Veranstaltungen, die an einem Sonntag oder Feiertag stattfinden, benötigen eine Ausnahmegenehmigung nach dem Thüringer Feiertagsgesetz. Diese ist bei der örtlich zuständigen Stadt-/Gemeindeverwaltung, der erfüllenden Gemeinde oder Verwaltungsgemeinschaft zu beantragen.

Weiterhin wird auf folgende Regelungen des Thüringer Feiertagsgesetzes (ThürFtG) hingewiesen:

§ 6 ThürFtG - Schutz an stillen Tagen
(1) Am Karfreitag ganztägig, am vorletzten Sonntag vor dem ersten Advent als Volkstrauertag und am Totensonntag (Ewigkeitssonntag) jeweils ab 3.00 Uhr sind unbeschadet der §§ 4 und 5 verboten:

    musikalische und sonstige unterhaltende Darbietungen jeder Art in Gaststätten und in Nebenräumen mit Schankbetrieb,
    öffentliche sportliche Veranstaltungen,
    alle sonstigen öffentlichen Veranstaltungen, wenn sie nicht der Würdigung des Tags oder der Kunst, Wissenschaft oder Volksbildung dienen und auf den Charakter des Tags Rücksicht
    nehmen.
(2) Der Allerheiligentag ist nach Maßgabe des Absatzes 1 Nr. 1 bis 3 ab 3.00 Uhr in den Gemeinden geschützt, in denen der Fronleichnamstag als gesetzlicher Feiertag bestimmt ist.
(3) Am Tag vor dem ersten Weihnachtsfeiertag (Heiliger Abend) gelten die Verbote des Absatzes 1 Nr. 2 und 3 ab 15.00 Uhr.

§ 8 ThürFtG - Ordnungswidrigkeiten

(1) Ordnungswidrig handelt, wer vorsätzlich oder fahrlässig
1. öffentlich bemerkbare Tätigkeiten entgegen § 4 Abs. 2 vornimmt,
2. Handlungen vornimmt, die entgegen § 5 den Gottesdienst zu stören geeignet sind,
3. an den stillen Tagen
a) entgegen § 6 Abs. 1 Nr. 1 musikalische und sonstige unterhaltende Darbietungen jeder Art in Gaststätten und in Nebenräumen mit Schankbetrieb veranstaltet,
b) entgegen § 6 Abs. 1 Nr. 2 öffentliche sportliche Veranstaltungen durchführt,
c) entgegen § 6 Abs. 1 Nr. 3 andere als die dort zugelassenen öffentlichen Veranstaltungen durchführt,
4. am Tag vor dem ersten Weihnachtsfeiertag (Heiliger Abend)
a) entgegen § 6 Abs. 1 Nr. 2 und Abs. 3 öffentliche sportliche Veranstaltungen durchführt,
b) entgegen § 6 Abs. 1 Nr. 3 und Abs. 3 andere als die dort zugelassenen öffentlichen Veranstaltungen durchführt.

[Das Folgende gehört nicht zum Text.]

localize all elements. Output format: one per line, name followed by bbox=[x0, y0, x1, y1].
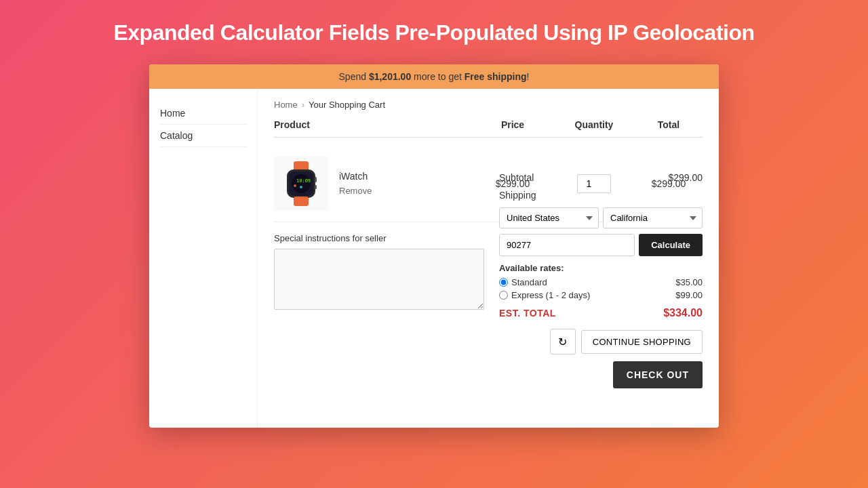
col-header-total: Total bbox=[635, 119, 703, 130]
checkout-button-container: CHECK OUT bbox=[499, 361, 703, 388]
breadcrumb-separator: › bbox=[302, 100, 304, 110]
svg-point-3 bbox=[292, 174, 311, 193]
refresh-button[interactable]: ↻ bbox=[550, 329, 576, 354]
page-title: Expanded Calculator Fields Pre-Populated… bbox=[113, 20, 754, 45]
product-name: iWatch bbox=[339, 171, 372, 182]
col-header-quantity: Quantity bbox=[553, 119, 635, 130]
sidebar: Home Catalog bbox=[149, 89, 258, 428]
promo-bar: Spend $1,201.00 more to get Free shippin… bbox=[149, 64, 719, 89]
rate-express-label[interactable]: Express (1 - 2 days) bbox=[499, 290, 590, 300]
rate-standard: Standard $35.00 bbox=[499, 277, 703, 287]
shipping-label: Shipping bbox=[499, 190, 536, 201]
svg-point-5 bbox=[294, 184, 296, 187]
svg-rect-7 bbox=[294, 197, 309, 206]
shipping-section: Shipping United States California bbox=[499, 190, 703, 256]
rate-standard-label[interactable]: Standard bbox=[499, 277, 547, 287]
rate-standard-radio[interactable] bbox=[499, 278, 508, 287]
product-quantity-cell bbox=[553, 174, 635, 193]
refresh-icon: ↻ bbox=[558, 336, 567, 348]
svg-text:10:09: 10:09 bbox=[296, 178, 311, 184]
product-details: iWatch Remove bbox=[339, 171, 372, 197]
rate-express-price: $99.00 bbox=[675, 290, 703, 300]
cart-summary: Subtotal $299.00 Shipping United States bbox=[499, 172, 703, 388]
col-header-product: Product bbox=[274, 119, 472, 130]
svg-point-6 bbox=[300, 186, 302, 188]
product-total: $299.00 bbox=[635, 178, 703, 189]
product-image: 10:09 bbox=[274, 157, 328, 211]
product-price: $299.00 bbox=[472, 178, 553, 189]
sidebar-item-catalog[interactable]: Catalog bbox=[160, 125, 246, 147]
breadcrumb-home[interactable]: Home bbox=[274, 100, 298, 110]
rate-standard-price: $35.00 bbox=[675, 277, 703, 287]
zip-row: Calculate bbox=[499, 234, 703, 256]
country-select[interactable]: United States bbox=[499, 207, 599, 228]
svg-rect-9 bbox=[315, 185, 317, 189]
quantity-input[interactable] bbox=[577, 174, 611, 193]
promo-text: Spend $1,201.00 more to get Free shippin… bbox=[339, 71, 530, 82]
bottom-section: Subtotal $299.00 Shipping United States bbox=[274, 233, 703, 388]
sidebar-item-home[interactable]: Home bbox=[160, 102, 246, 125]
col-header-price: Price bbox=[472, 119, 553, 130]
action-buttons: ↻ CONTINUE SHOPPING bbox=[499, 329, 703, 354]
cart-header: Product Price Quantity Total bbox=[274, 119, 703, 138]
rates-label: Available rates: bbox=[499, 263, 703, 273]
continue-shopping-button[interactable]: CONTINUE SHOPPING bbox=[581, 330, 703, 354]
breadcrumb-current: Your Shopping Cart bbox=[309, 100, 385, 110]
calculate-button[interactable]: Calculate bbox=[639, 234, 703, 256]
shipping-selects: United States California bbox=[499, 207, 703, 228]
rate-express-radio[interactable] bbox=[499, 291, 508, 300]
zip-input[interactable] bbox=[499, 234, 635, 256]
product-remove-link[interactable]: Remove bbox=[339, 186, 372, 196]
product-image-svg: 10:09 bbox=[277, 160, 325, 207]
special-instructions-textarea[interactable] bbox=[274, 249, 484, 310]
est-total-value: $334.00 bbox=[663, 307, 703, 319]
est-total-row: EST. TOTAL $334.00 bbox=[499, 307, 703, 319]
est-total-label: EST. TOTAL bbox=[499, 308, 556, 319]
breadcrumb: Home › Your Shopping Cart bbox=[274, 100, 703, 110]
main-layout: Home Catalog Home › Your Shopping Cart P… bbox=[149, 89, 719, 428]
product-info: 10:09 iWatch Remove bbox=[274, 157, 472, 211]
svg-rect-0 bbox=[294, 161, 309, 171]
promo-amount: $1,201.00 bbox=[369, 71, 411, 82]
state-select[interactable]: California bbox=[603, 207, 703, 228]
svg-rect-8 bbox=[315, 177, 317, 182]
checkout-button[interactable]: CHECK OUT bbox=[613, 361, 703, 388]
browser-window: Spend $1,201.00 more to get Free shippin… bbox=[149, 64, 719, 428]
available-rates: Available rates: Standard $35.00 Exp bbox=[499, 263, 703, 300]
rate-express: Express (1 - 2 days) $99.00 bbox=[499, 290, 703, 300]
content-area: Home › Your Shopping Cart Product Price … bbox=[258, 89, 719, 428]
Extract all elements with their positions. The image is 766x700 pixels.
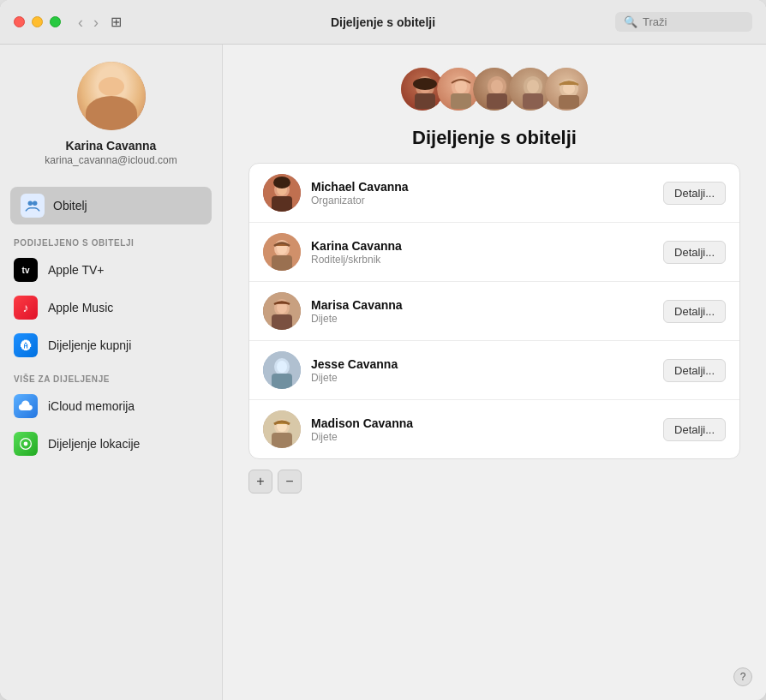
member-name-1: Michael Cavanna xyxy=(311,180,653,194)
remove-member-button[interactable]: − xyxy=(278,470,302,494)
member-role-2: Roditelj/skrbnik xyxy=(311,254,653,266)
table-row: Karina Cavanna Roditelj/skrbnik Detalji.… xyxy=(249,223,739,282)
svg-point-24 xyxy=(273,176,290,188)
section2-label: VIŠE ZA DIJELJENJE xyxy=(0,364,222,387)
svg-rect-15 xyxy=(523,93,543,109)
sidebar-item-family[interactable]: Obitelj xyxy=(10,187,212,224)
svg-point-16 xyxy=(527,80,539,93)
sidebar-item-location[interactable]: Dijeljenje lokacije xyxy=(0,425,222,463)
detalji-button-5[interactable]: Detalji... xyxy=(663,418,726,441)
member-avatar-5 xyxy=(263,410,301,448)
appletv-icon: tv xyxy=(14,258,38,282)
member-name-2: Karina Cavanna xyxy=(311,239,653,253)
search-icon: 🔍 xyxy=(624,15,637,28)
table-row: Michael Cavanna Organizator Detalji... xyxy=(249,164,739,223)
member-avatar-2 xyxy=(263,233,301,271)
location-label: Dijeljenje lokacije xyxy=(48,437,140,451)
svg-point-13 xyxy=(491,80,503,93)
family-icon xyxy=(21,194,45,218)
member-role-4: Dijete xyxy=(311,372,653,384)
close-button[interactable] xyxy=(14,16,25,27)
user-profile: Karina Cavanna karina_cavanna@icloud.com xyxy=(0,62,222,180)
applemusic-icon: ♪ xyxy=(14,296,38,320)
purchases-label: Dijeljenje kupnji xyxy=(48,338,131,352)
table-row: Marisa Cavanna Dijete Detalji... xyxy=(249,282,739,341)
main-window: ‹ › ⊞ Dijeljenje s obitelji 🔍 Karina Cav… xyxy=(0,0,766,700)
forward-button[interactable]: › xyxy=(90,13,102,32)
purchases-icon: 🅐 xyxy=(14,333,38,357)
user-name: Karina Cavanna xyxy=(66,139,157,153)
svg-point-36 xyxy=(277,361,287,373)
member-info-1: Michael Cavanna Organizator xyxy=(311,180,653,206)
content-area: Karina Cavanna karina_cavanna@icloud.com… xyxy=(0,45,766,700)
member-avatar-1 xyxy=(263,174,301,212)
member-role-3: Dijete xyxy=(311,313,653,325)
svg-rect-5 xyxy=(415,93,435,109)
applemusic-label: Apple Music xyxy=(48,301,113,314)
svg-point-1 xyxy=(33,201,37,206)
nav-buttons: ‹ › xyxy=(75,13,102,32)
add-member-button[interactable]: + xyxy=(248,470,272,494)
member-avatar-4 xyxy=(263,351,301,389)
sidebar-item-icloud[interactable]: iCloud memorija xyxy=(0,387,222,425)
svg-rect-35 xyxy=(272,374,292,389)
search-input[interactable] xyxy=(643,15,728,28)
detalji-button-2[interactable]: Detalji... xyxy=(663,241,726,264)
svg-rect-27 xyxy=(272,255,292,271)
grid-icon[interactable]: ⊞ xyxy=(111,14,122,30)
user-email: karina_cavanna@icloud.com xyxy=(45,154,177,166)
svg-rect-39 xyxy=(272,433,292,448)
sidebar: Karina Cavanna karina_cavanna@icloud.com… xyxy=(0,45,223,700)
member-info-2: Karina Cavanna Roditelj/skrbnik xyxy=(311,239,653,266)
avatar xyxy=(77,62,146,130)
main-panel: Dijeljenje s obitelji Michae xyxy=(223,45,766,700)
family-avatar-5 xyxy=(542,65,590,113)
member-role-1: Organizator xyxy=(311,194,653,206)
sidebar-item-purchases[interactable]: 🅐 Dijeljenje kupnji xyxy=(0,326,222,364)
traffic-lights xyxy=(14,16,61,27)
avatar-image xyxy=(77,62,146,130)
svg-point-0 xyxy=(28,201,33,206)
location-icon xyxy=(14,432,38,456)
member-info-5: Madison Cavanna Dijete xyxy=(311,416,653,443)
appletv-label: Apple TV+ xyxy=(48,263,105,277)
svg-rect-7 xyxy=(413,78,437,90)
back-button[interactable]: ‹ xyxy=(75,13,87,32)
search-box[interactable]: 🔍 xyxy=(615,12,752,32)
maximize-button[interactable] xyxy=(50,16,61,27)
member-info-4: Jesse Cavanna Dijete xyxy=(311,357,653,384)
svg-rect-31 xyxy=(272,314,292,330)
member-name-5: Madison Cavanna xyxy=(311,416,653,430)
members-list: Michael Cavanna Organizator Detalji... xyxy=(248,163,740,459)
family-avatars-row xyxy=(398,65,590,113)
sidebar-item-applemusic[interactable]: ♪ Apple Music xyxy=(0,289,222,326)
bottom-actions: + − xyxy=(248,470,302,494)
table-row: Madison Cavanna Dijete Detalji... xyxy=(249,400,739,458)
minimize-button[interactable] xyxy=(32,16,43,27)
window-title: Dijeljenje s obitelji xyxy=(331,15,435,29)
svg-point-10 xyxy=(455,80,467,93)
help-button[interactable]: ? xyxy=(733,667,752,686)
member-info-3: Marisa Cavanna Dijete xyxy=(311,298,653,325)
member-name-3: Marisa Cavanna xyxy=(311,298,653,312)
detalji-button-3[interactable]: Detalji... xyxy=(663,300,726,323)
family-label: Obitelj xyxy=(53,199,87,212)
table-row: Jesse Cavanna Dijete Detalji... xyxy=(249,341,739,400)
sidebar-item-appletv[interactable]: tv Apple TV+ xyxy=(0,251,222,289)
svg-point-3 xyxy=(24,442,28,446)
member-avatar-3 xyxy=(263,292,301,330)
titlebar: ‹ › ⊞ Dijeljenje s obitelji 🔍 xyxy=(0,0,766,45)
section1-label: PODIJELJENO S OBITELJI xyxy=(0,228,222,251)
icloud-icon xyxy=(14,394,38,418)
svg-rect-22 xyxy=(272,196,292,212)
detalji-button-4[interactable]: Detalji... xyxy=(663,359,726,382)
svg-rect-18 xyxy=(559,95,579,109)
main-title: Dijeljenje s obitelji xyxy=(412,127,577,149)
detalji-button-1[interactable]: Detalji... xyxy=(663,182,726,205)
svg-rect-12 xyxy=(487,93,507,109)
member-role-5: Dijete xyxy=(311,431,653,443)
icloud-label: iCloud memorija xyxy=(48,399,135,413)
member-name-4: Jesse Cavanna xyxy=(311,357,653,371)
svg-rect-9 xyxy=(451,93,471,109)
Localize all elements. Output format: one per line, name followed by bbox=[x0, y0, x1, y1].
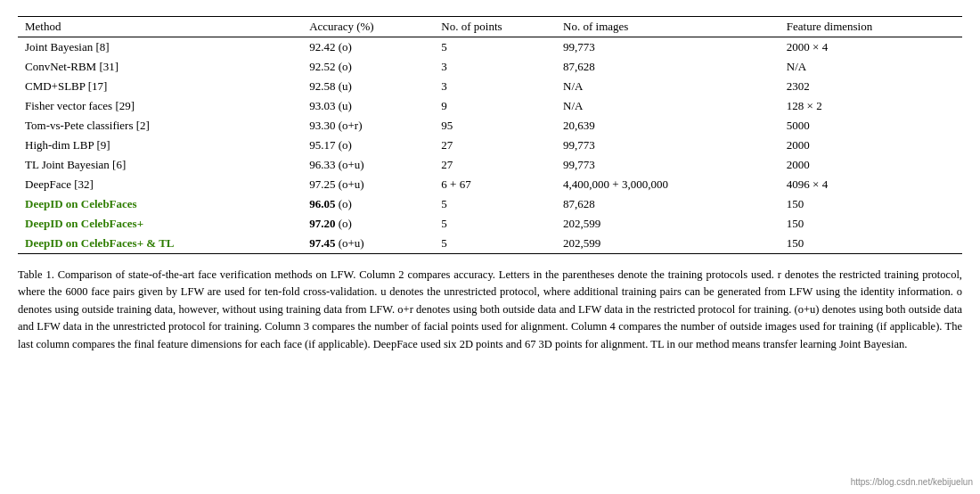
cell-accuracy: 93.30 (o+r) bbox=[302, 116, 434, 136]
cell-images: 99,773 bbox=[556, 155, 780, 175]
cell-accuracy: 97.25 (o+u) bbox=[302, 175, 434, 194]
cell-feature: 4096 × 4 bbox=[780, 175, 962, 194]
cell-images: 87,628 bbox=[556, 57, 780, 77]
table-row: CMD+SLBP [17]92.58 (u)3N/A2302 bbox=[18, 77, 962, 96]
cell-points: 5 bbox=[434, 194, 556, 214]
cell-points: 5 bbox=[434, 234, 556, 254]
cell-images: 87,628 bbox=[556, 194, 780, 214]
cell-method: TL Joint Bayesian [6] bbox=[18, 155, 302, 175]
cell-points: 3 bbox=[434, 57, 556, 77]
cell-method: Tom-vs-Pete classifiers [2] bbox=[18, 116, 302, 136]
table-row: Fisher vector faces [29]93.03 (u)9N/A128… bbox=[18, 96, 962, 116]
table-row: ConvNet-RBM [31]92.52 (o)387,628N/A bbox=[18, 57, 962, 77]
cell-images: 202,599 bbox=[556, 214, 780, 234]
header-points: No. of points bbox=[434, 17, 556, 37]
header-method: Method bbox=[18, 17, 302, 37]
cell-method: Fisher vector faces [29] bbox=[18, 96, 302, 116]
cell-method: ConvNet-RBM [31] bbox=[18, 57, 302, 77]
comparison-table-wrapper: Method Accuracy (%) No. of points No. of… bbox=[18, 16, 962, 254]
cell-method: High-dim LBP [9] bbox=[18, 136, 302, 155]
cell-images: 4,400,000 + 3,000,000 bbox=[556, 175, 780, 194]
cell-method: Joint Bayesian [8] bbox=[18, 37, 302, 58]
table-row: DeepID on CelebFaces+ & TL97.45 (o+u)520… bbox=[18, 234, 962, 254]
cell-accuracy: 97.20 (o) bbox=[302, 214, 434, 234]
cell-points: 9 bbox=[434, 96, 556, 116]
cell-points: 3 bbox=[434, 77, 556, 96]
cell-method: DeepFace [32] bbox=[18, 175, 302, 194]
cell-feature: N/A bbox=[780, 57, 962, 77]
cell-feature: 2000 bbox=[780, 136, 962, 155]
cell-feature: 150 bbox=[780, 214, 962, 234]
cell-accuracy: 92.42 (o) bbox=[302, 37, 434, 58]
cell-accuracy: 92.58 (u) bbox=[302, 77, 434, 96]
cell-accuracy: 96.05 (o) bbox=[302, 194, 434, 214]
table-row: DeepID on CelebFaces96.05 (o)587,628150 bbox=[18, 194, 962, 214]
table-row: DeepFace [32]97.25 (o+u)6 + 674,400,000 … bbox=[18, 175, 962, 194]
table-caption: Table 1. Comparison of state-of-the-art … bbox=[18, 267, 962, 353]
cell-accuracy: 96.33 (o+u) bbox=[302, 155, 434, 175]
table-row: DeepID on CelebFaces+97.20 (o)5202,59915… bbox=[18, 214, 962, 234]
cell-points: 27 bbox=[434, 136, 556, 155]
cell-points: 27 bbox=[434, 155, 556, 175]
header-accuracy: Accuracy (%) bbox=[302, 17, 434, 37]
cell-images: 20,639 bbox=[556, 116, 780, 136]
caption-text: Table 1. Comparison of state-of-the-art … bbox=[18, 268, 962, 350]
header-feature: Feature dimension bbox=[780, 17, 962, 37]
cell-feature: 2000 × 4 bbox=[780, 37, 962, 58]
watermark: https://blog.csdn.net/kebijuelun bbox=[851, 477, 973, 487]
cell-images: 99,773 bbox=[556, 37, 780, 58]
cell-accuracy: 92.52 (o) bbox=[302, 57, 434, 77]
cell-feature: 150 bbox=[780, 234, 962, 254]
cell-accuracy: 95.17 (o) bbox=[302, 136, 434, 155]
cell-points: 6 + 67 bbox=[434, 175, 556, 194]
cell-feature: 5000 bbox=[780, 116, 962, 136]
cell-images: N/A bbox=[556, 77, 780, 96]
cell-feature: 2302 bbox=[780, 77, 962, 96]
cell-points: 5 bbox=[434, 214, 556, 234]
table-row: High-dim LBP [9]95.17 (o)2799,7732000 bbox=[18, 136, 962, 155]
cell-method: DeepID on CelebFaces+ bbox=[18, 214, 302, 234]
cell-method: CMD+SLBP [17] bbox=[18, 77, 302, 96]
comparison-table: Method Accuracy (%) No. of points No. of… bbox=[18, 16, 962, 254]
cell-points: 5 bbox=[434, 37, 556, 58]
header-images: No. of images bbox=[556, 17, 780, 37]
table-header-row: Method Accuracy (%) No. of points No. of… bbox=[18, 17, 962, 37]
cell-method: DeepID on CelebFaces bbox=[18, 194, 302, 214]
cell-images: 99,773 bbox=[556, 136, 780, 155]
cell-feature: 2000 bbox=[780, 155, 962, 175]
cell-accuracy: 97.45 (o+u) bbox=[302, 234, 434, 254]
table-row: Joint Bayesian [8]92.42 (o)599,7732000 ×… bbox=[18, 37, 962, 58]
table-row: TL Joint Bayesian [6]96.33 (o+u)2799,773… bbox=[18, 155, 962, 175]
cell-images: N/A bbox=[556, 96, 780, 116]
cell-method: DeepID on CelebFaces+ & TL bbox=[18, 234, 302, 254]
cell-points: 95 bbox=[434, 116, 556, 136]
cell-feature: 150 bbox=[780, 194, 962, 214]
cell-feature: 128 × 2 bbox=[780, 96, 962, 116]
cell-accuracy: 93.03 (u) bbox=[302, 96, 434, 116]
table-row: Tom-vs-Pete classifiers [2]93.30 (o+r)95… bbox=[18, 116, 962, 136]
cell-images: 202,599 bbox=[556, 234, 780, 254]
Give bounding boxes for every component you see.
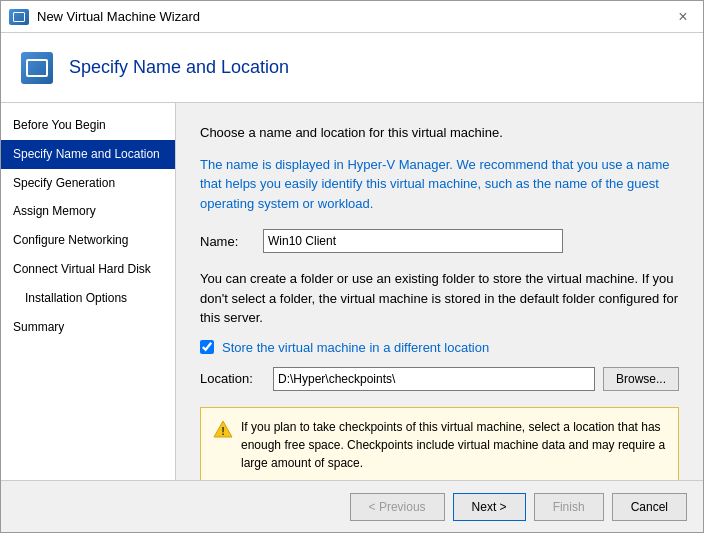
window-title: New Virtual Machine Wizard bbox=[37, 9, 200, 24]
main-content: Choose a name and location for this virt… bbox=[176, 103, 703, 480]
location-row: Location: Browse... bbox=[200, 367, 679, 391]
page-title: Specify Name and Location bbox=[69, 57, 289, 78]
intro-text: Choose a name and location for this virt… bbox=[200, 123, 679, 143]
titlebar-left: New Virtual Machine Wizard bbox=[9, 9, 200, 25]
sidebar-item-specify-generation[interactable]: Specify Generation bbox=[1, 169, 175, 198]
sidebar-item-installation-options[interactable]: Installation Options bbox=[1, 284, 175, 313]
wizard-footer: < Previous Next > Finish Cancel bbox=[1, 480, 703, 532]
sidebar-item-assign-memory[interactable]: Assign Memory bbox=[1, 197, 175, 226]
previous-button[interactable]: < Previous bbox=[350, 493, 445, 521]
warning-box: ! If you plan to take checkpoints of thi… bbox=[200, 407, 679, 481]
name-field-row: Name: bbox=[200, 229, 679, 253]
header-icon bbox=[21, 52, 53, 84]
name-label: Name: bbox=[200, 234, 255, 249]
store-location-label[interactable]: Store the virtual machine in a different… bbox=[222, 340, 489, 355]
warning-icon: ! bbox=[213, 419, 233, 439]
name-input[interactable] bbox=[263, 229, 563, 253]
location-label: Location: bbox=[200, 371, 265, 386]
sidebar-item-configure-networking[interactable]: Configure Networking bbox=[1, 226, 175, 255]
sidebar-item-connect-virtual-hard-disk[interactable]: Connect Virtual Hard Disk bbox=[1, 255, 175, 284]
browse-button[interactable]: Browse... bbox=[603, 367, 679, 391]
titlebar: New Virtual Machine Wizard × bbox=[1, 1, 703, 33]
location-input[interactable] bbox=[273, 367, 595, 391]
sidebar-item-summary[interactable]: Summary bbox=[1, 313, 175, 342]
folder-text: You can create a folder or use an existi… bbox=[200, 269, 679, 328]
finish-button[interactable]: Finish bbox=[534, 493, 604, 521]
close-button[interactable]: × bbox=[671, 5, 695, 29]
app-icon bbox=[9, 9, 29, 25]
cancel-button[interactable]: Cancel bbox=[612, 493, 687, 521]
info-text: The name is displayed in Hyper-V Manager… bbox=[200, 155, 679, 214]
wizard-window: New Virtual Machine Wizard × Specify Nam… bbox=[0, 0, 704, 533]
store-location-checkbox[interactable] bbox=[200, 340, 214, 354]
svg-text:!: ! bbox=[221, 424, 225, 436]
next-button[interactable]: Next > bbox=[453, 493, 526, 521]
content-area: Before You Begin Specify Name and Locati… bbox=[1, 103, 703, 480]
wizard-header: Specify Name and Location bbox=[1, 33, 703, 103]
sidebar-item-specify-name-location[interactable]: Specify Name and Location bbox=[1, 140, 175, 169]
store-location-row: Store the virtual machine in a different… bbox=[200, 340, 679, 355]
sidebar-item-before-you-begin[interactable]: Before You Begin bbox=[1, 111, 175, 140]
sidebar: Before You Begin Specify Name and Locati… bbox=[1, 103, 176, 480]
warning-text: If you plan to take checkpoints of this … bbox=[241, 418, 666, 472]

(2) Ordnungswidrig handelt auch, wer vorsätzlich oder fahrlässig einer auf Grund des § 2 Abs. 3 erlassenen Rechtsverordnung zuwiderhandelt, sofern darin für einen bestimmten Tatbestand auf diese Bußgeldbestimmung verwiesen wird.

(3) Die Ordnungswidrigkeit kann mit einer Geldbuße bis zu fünftausend Euro geahndet werden.

(4) Zuständige Behörde im Sinne des § 36 Abs. 1 Nr. 1 des Gesetzes über Ordnungswidrigkeiten sind die Landkreise und kreisfreien Städte jeweils im übertragenen Wirkungskreis.